## Activity
Transcribe exactly the entries from the "V bližini (393, 199)" line to the end, both included, minus pictures.

## Source data
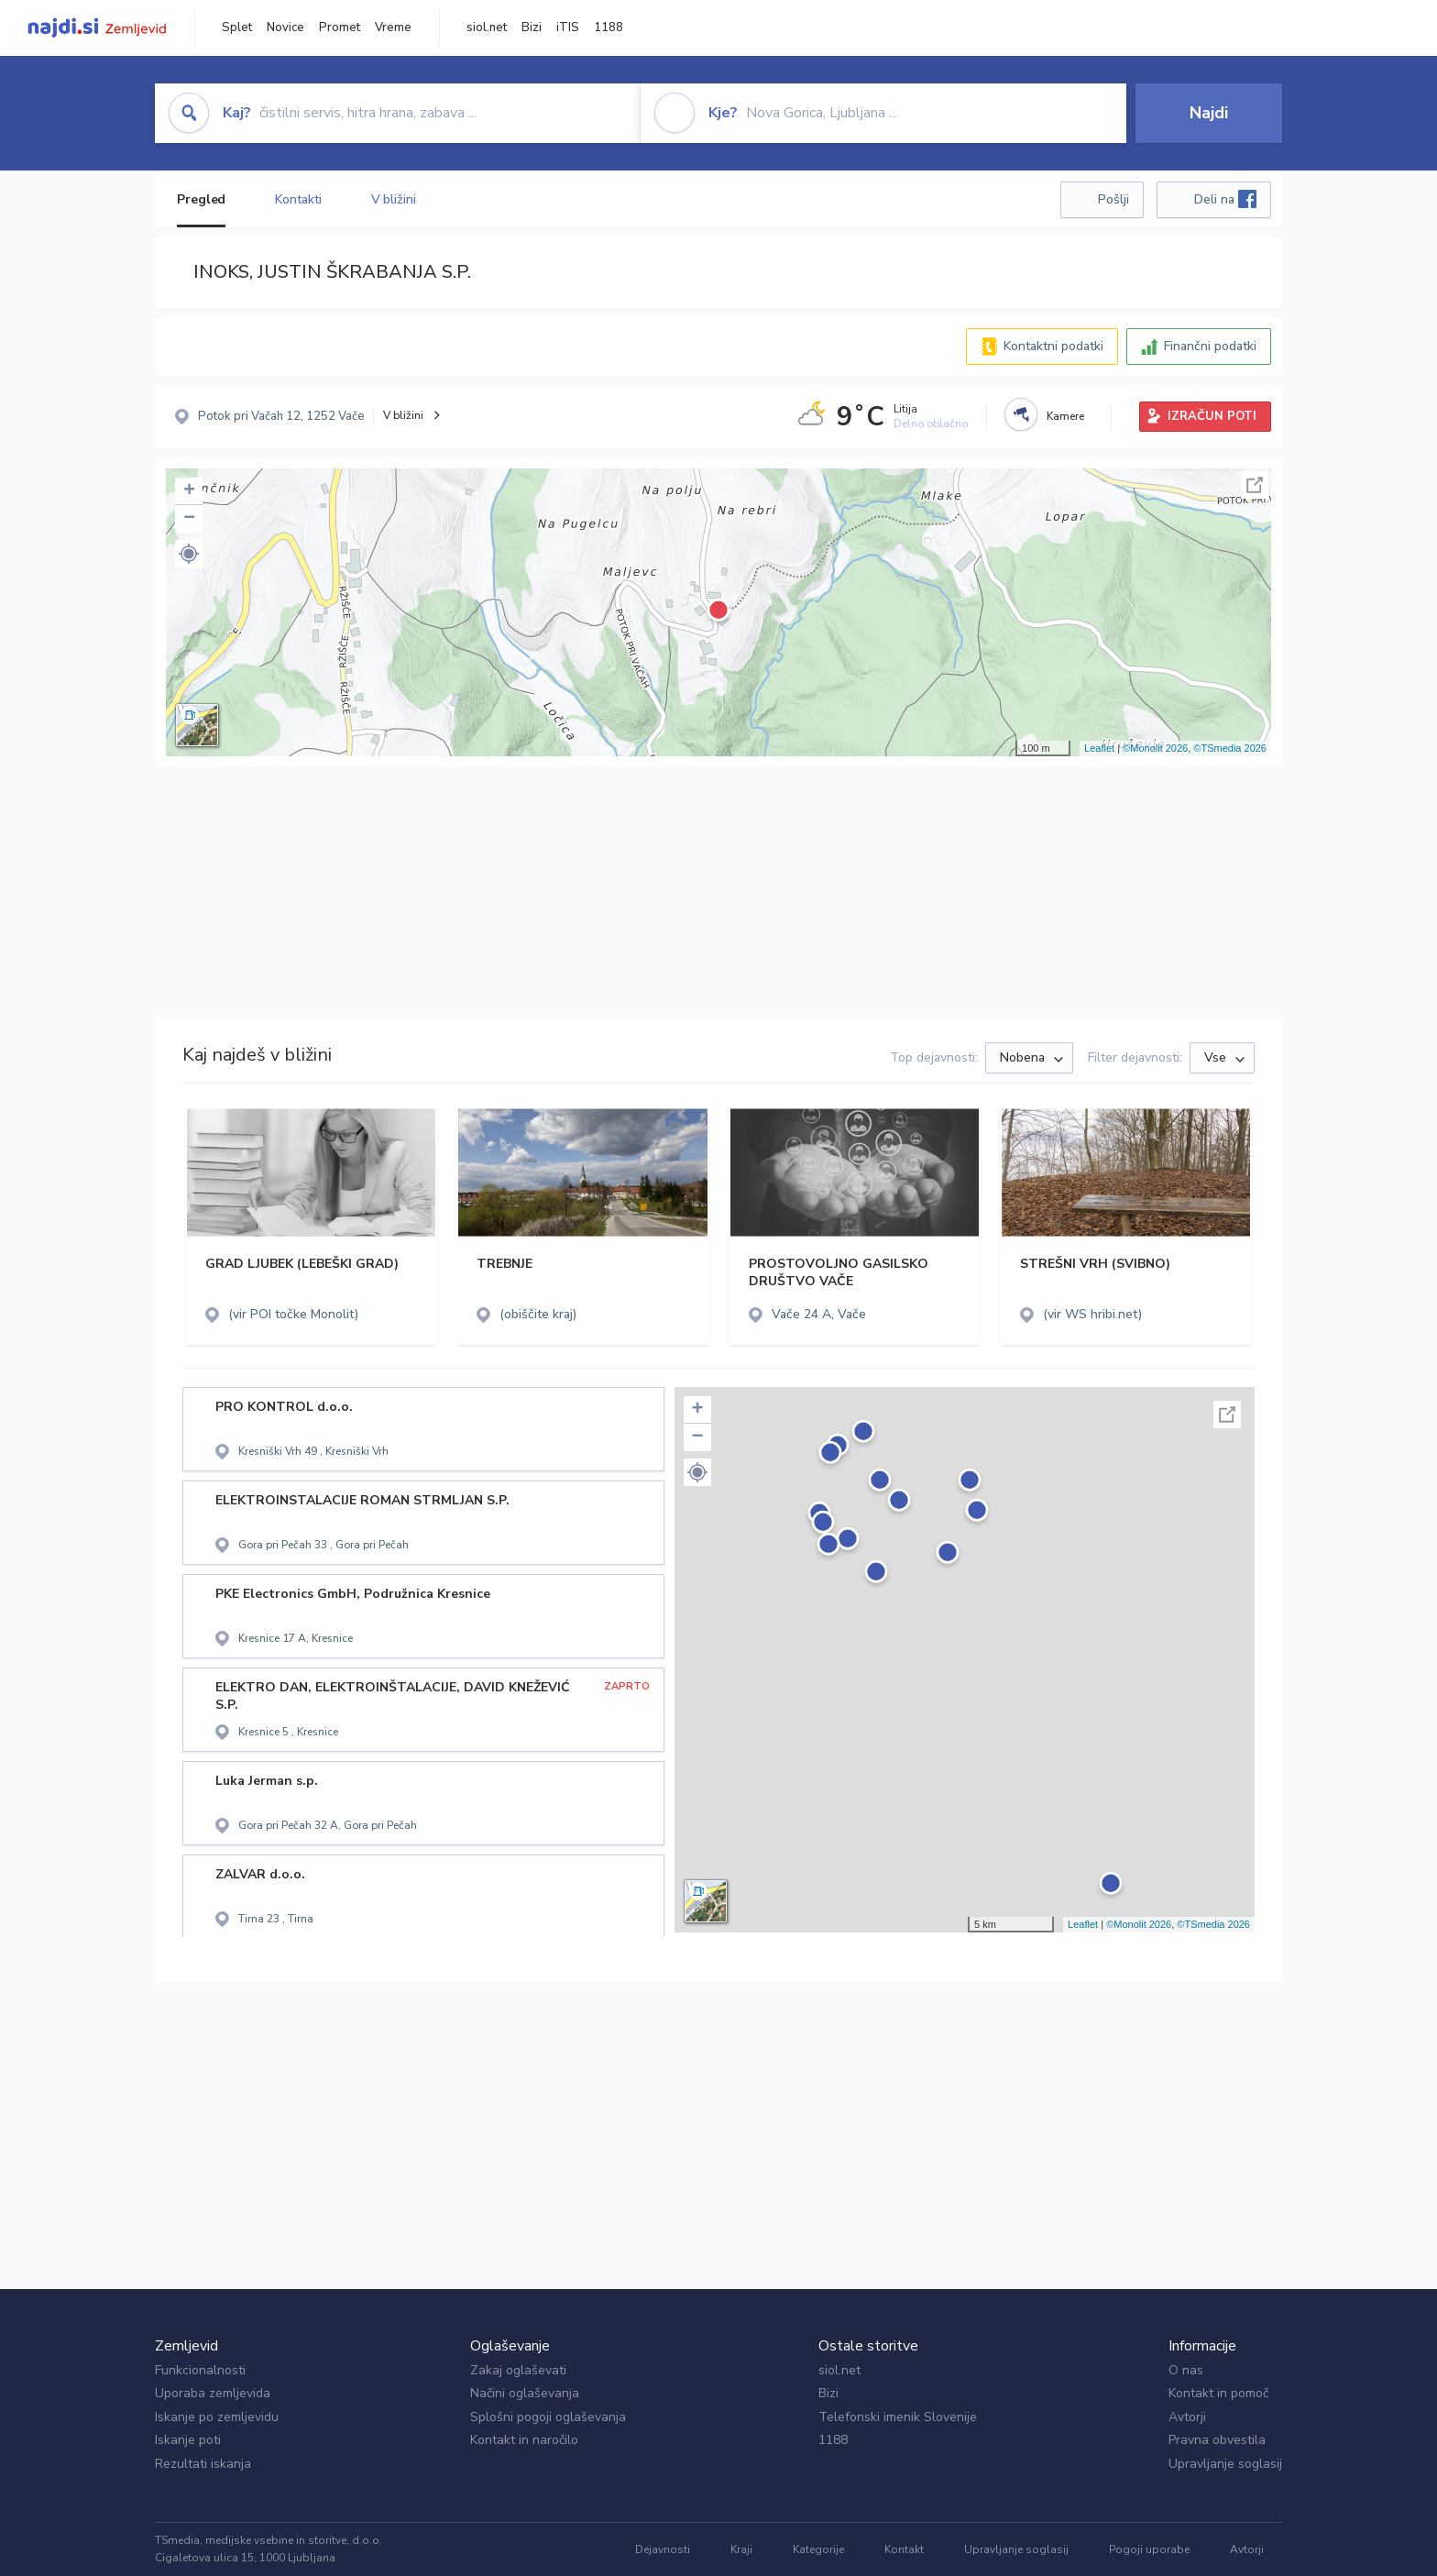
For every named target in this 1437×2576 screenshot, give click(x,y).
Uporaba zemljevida (212, 2393)
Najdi (1209, 113)
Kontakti (298, 199)
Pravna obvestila (1217, 2440)
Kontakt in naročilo (524, 2440)
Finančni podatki (1210, 346)
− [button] (189, 519)
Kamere (1065, 416)
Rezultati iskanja (203, 2463)
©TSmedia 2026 (1230, 748)
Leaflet (1099, 748)
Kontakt (904, 2549)
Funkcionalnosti (200, 2370)
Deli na (1225, 199)
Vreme (393, 27)
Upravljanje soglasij (1225, 2463)
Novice (285, 27)
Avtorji (1187, 2417)
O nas (1185, 2370)
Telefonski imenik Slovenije (897, 2417)
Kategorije (818, 2549)
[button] (189, 553)
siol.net (486, 27)
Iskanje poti (188, 2440)
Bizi (531, 27)
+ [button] (189, 491)
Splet (237, 27)
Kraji (741, 2549)
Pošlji (1113, 199)
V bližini (393, 199)
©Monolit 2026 (1155, 748)
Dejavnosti (662, 2549)
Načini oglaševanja (524, 2393)
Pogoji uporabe (1149, 2549)
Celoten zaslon (1254, 485)
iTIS (567, 27)
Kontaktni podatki (1053, 346)
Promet (339, 27)
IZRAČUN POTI (1212, 416)
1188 (608, 27)
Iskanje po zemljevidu (217, 2417)
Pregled (201, 199)
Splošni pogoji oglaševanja (548, 2417)
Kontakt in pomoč (1218, 2393)
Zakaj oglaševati (518, 2370)
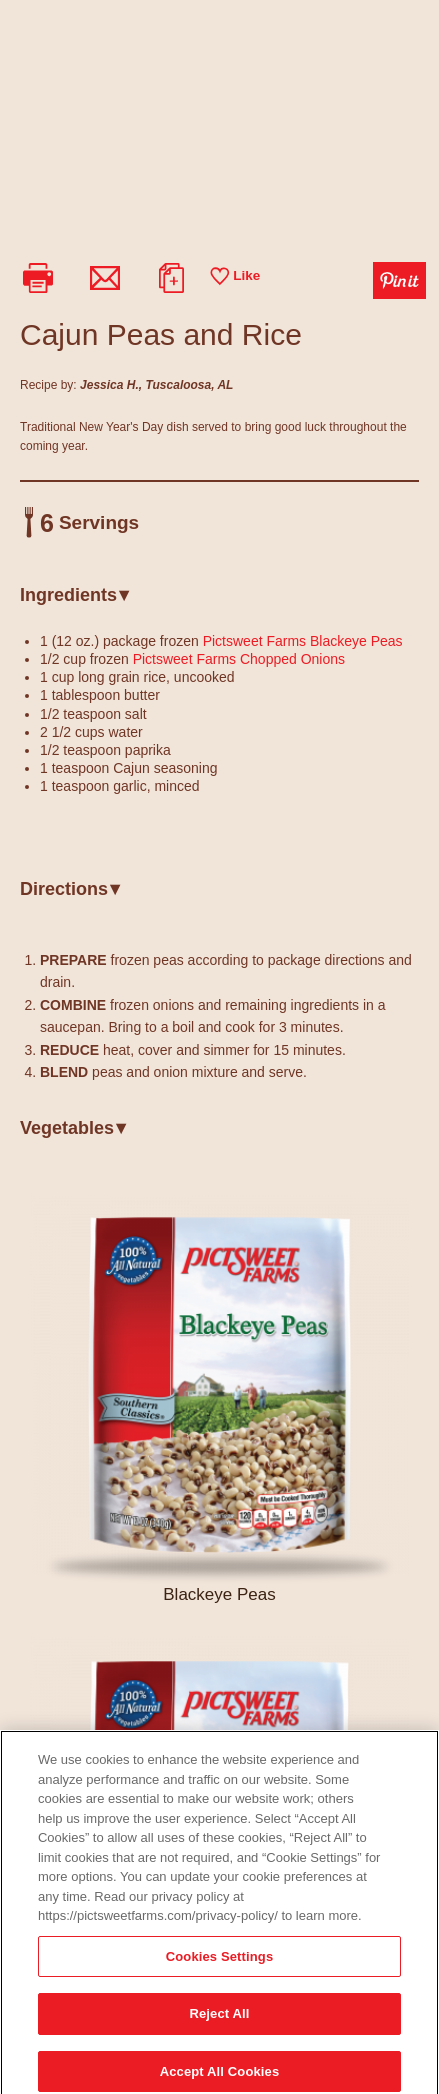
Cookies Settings (220, 1964)
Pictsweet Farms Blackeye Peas (303, 641)
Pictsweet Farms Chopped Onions (239, 659)
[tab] (219, 602)
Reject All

## Finished exercise
V bližini (393, 199)
©Monolit 2026 (1155, 748)
Dejavnosti (662, 2549)
Načini oglaševanja (524, 2393)
Pogoji uporabe (1149, 2549)
Celoten zaslon (1254, 485)
iTIS (567, 27)
Kontaktni podatki (1053, 346)
Promet (339, 27)
IZRAČUN POTI (1212, 416)
1188 (608, 27)
Iskanje po zemljevidu (217, 2417)
Pregled (201, 199)
Splošni pogoji oglaševanja (548, 2417)
Kontakt in pomoč (1218, 2393)
Zakaj oglaševati (518, 2370)
Cookies Settings (220, 1964)
Pictsweet Farms Blackeye Peas (303, 641)
Pictsweet Farms Chopped Onions (239, 659)
[tab] (219, 602)
Reject All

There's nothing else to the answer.